Program Rp 50 Juta per RT Dipersoalkan, DPRD Kutim Tampung Keluhan Warga

Sekretasris Komisi D DPRD Kutim Basti Sangga Langi. (Ist)

KUTIM – Anggaran program pembangunan Usaha Mikro Kecil dan Menengah (UMKM) senilai Rp 50 juta per RT dari Pemerintah Kabupaten Kutai Timur (Kutim) menuai kontroversi. Sekretaris Komisi A DPRD Kutim, Basti Sangga Langi, mengungkapkan bahwa dari anggaran tersebut, 80 persen atau Rp 40 juta dialokasikan untuk pembangunan fisik. sementara sisanya 20 persen atau Rp 10 juta diperuntukkan bagi pengembangan UMKM.

Pengeluaran anggaran sebesar Rp 10 juta ini mendapat keluhan dari para pengurus RT, yang menganggapnya terlalu besar untuk kegiatan peningkatan Sumber Daya Manusia (SDM) UMKM. Meskipun telah mengikuti pelatihan, peningkatan ekonomi masyarakat belum terasa.

“Banyak masyarakat dan pengurus RT yang mengeluhkan hal ini. Mereka mempertanyakan pelaksanaan pelatihan dan bagaimana cara memasarkan produk setelah menghasilkannya,” ujar Basti kepada wartawan beberapa waktu lalu.

Masyarakat juga menanyakan tentang cara atau teknik memasarkan produk UMKM melalui media sosial atau internet, terutama bagi mereka yang telah mengikuti pelatihan namun masih minim pemahaman tentang teknologi.

“Maksud mereka adalah bagaimana produk-produk ini dapat dipasarkan melalui aplikasi seperti Shopee, Facebook, atau apakah ada aplikasi khusus lokal untuk produk Kutim,” ungkap Basti.

Basti mengungkapkan bahwa UMKM Kutim telah menghasilkan produk lokal seperti kripik singkong, kripik pisang, dan amplang.
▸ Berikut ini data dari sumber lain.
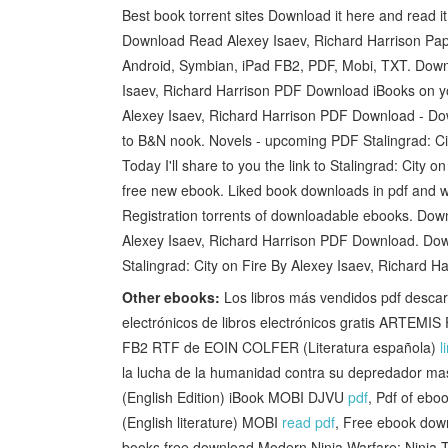
Best book torrent sites Download it here and read i
Download Read Alexey Isaev, Richard Harrison Pa
Android, Symbian, iPad FB2, PDF, Mobi, TXT. Downl
Isaev, Richard Harrison PDF Download iBooks on yo
Alexey Isaev, Richard Harrison PDF Download - Do
to B&N nook. Novels - upcoming PDF Stalingrad: Ci
Today I'll share to you the link to Stalingrad: Ci
free new ebook. Liked book downloads in pdf and 
Registration torrents of downloadable ebooks. Down
Alexey Isaev, Richard Harrison PDF Download. Dow
Stalingrad: City on Fire By Alexey Isaev, Richard 
Other ebooks:
Los libros más vendidos pdf des
electrónicos de libros electrónicos gratis AR
FB2 RTF de EOIN COLFER (Literatura española)
l
la lucha de la humanidad contra su depredador mas
(English Edition) iBook MOBI DJVU
pdf
, Pdf of ebo
(English literature) MOBI
read pdf
, Free ebook down
books free download Modern Ninja Warfare: Ninja T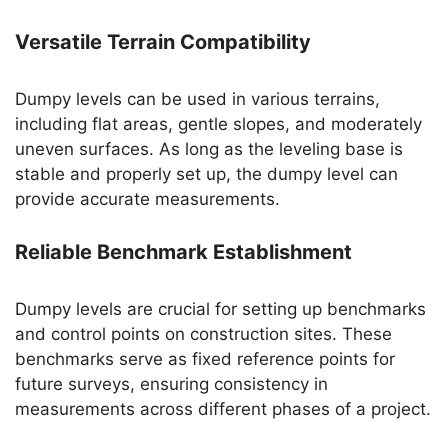
Versatile Terrain Compatibility
Dumpy levels can be used in various terrains,
including flat areas, gentle slopes, and moderately
uneven surfaces. As long as the leveling base is
stable and properly set up, the dumpy level can
provide accurate measurements.
Reliable Benchmark Establishment
Dumpy levels are crucial for setting up benchmarks
and control points on construction sites. These
benchmarks serve as fixed reference points for
future surveys, ensuring consistency in
measurements across different phases of a project.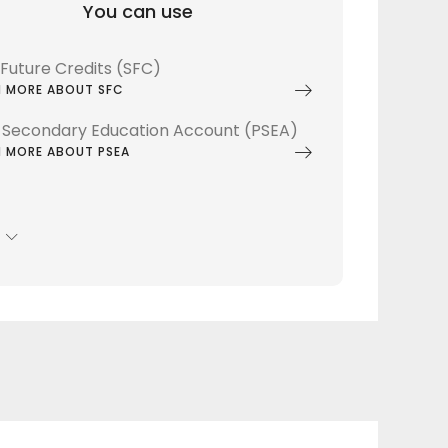
You can use
lsFuture Credits (SFC)
N MORE ABOUT SFC
 Secondary Education Account (PSEA)
N MORE ABOUT PSEA
S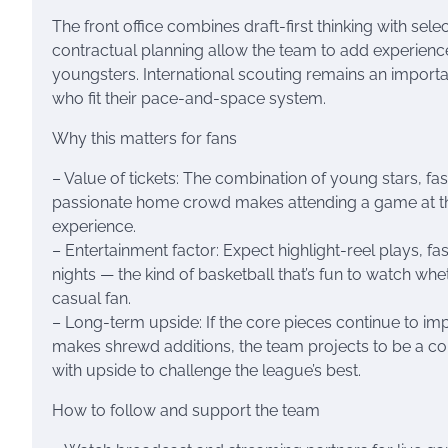
The front office combines draft-first thinking with sele
contractual planning allow the team to add experience
youngsters. International scouting remains an importa
who fit their pace-and-space system.
Why this matters for fans
– Value of tickets: The combination of young stars, 
passionate home crowd makes attending a game at t
experience.
– Entertainment factor: Expect highlight-reel plays, fa
nights — the kind of basketball that’s fun to watch whe
casual fan.
– Long-term upside: If the core pieces continue to imp
makes shrewd additions, the team projects to be a co
with upside to challenge the league’s best.
How to follow and support the team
Namun, kendala yang dihadapi adalah ketersediaan peralatan.

Politisi PAN ini meminta pemerintah untuk memberikan bantuan alat produksi atau mesin cetak kripik dan amplang, karena alat tersebut masih sulit ditemukan di pasaran.

“Bagaimana mereka bisa meningkatkan kemampuan mereka setelah mengikuti pelatihan jika tidak ada peralatan yang tersedia untuk mencetak produk di rumah? Oleh karena itu, diperlukan bantuan pemerintah dalam menyediakan peralatan yang dibutuhkan,” tegasnya.

Menurut Basti, akan lebih baik jika pemerintah menyediakan tempat khusus untuk memasarkan produk-produk lokal tersebut. Hal ini akan memudahkan wisatawan atau pengunjung yang datang ke Kutim untuk membeli hasil karya masyarakat sebagai oleh-oleh.

“Jika mereka membeli produk-produk kita, maka UMKM kita akan semakin berkembang,” tambahnya dengan tegas.

Basti juga mengusulkan agar pemerintah menyediakan tempat khusus yang dapat menjadi pusat penjualan produk lokal Kutai Timur. Dengan adanya tempat tersebut, para wisatawan atau orang yang berkunjung ke Kutim akan lebih mudah diarahkan untuk membeli produk-produk UMKM sebagai oleh-oleh.

Perbaikan program UMKM serta dukungan yang lebih baik dari pemerintah dan masyarakat diharapkan dapat mendorong pertumbuhan dan keberlanjutan UMKM di Kutai Timur.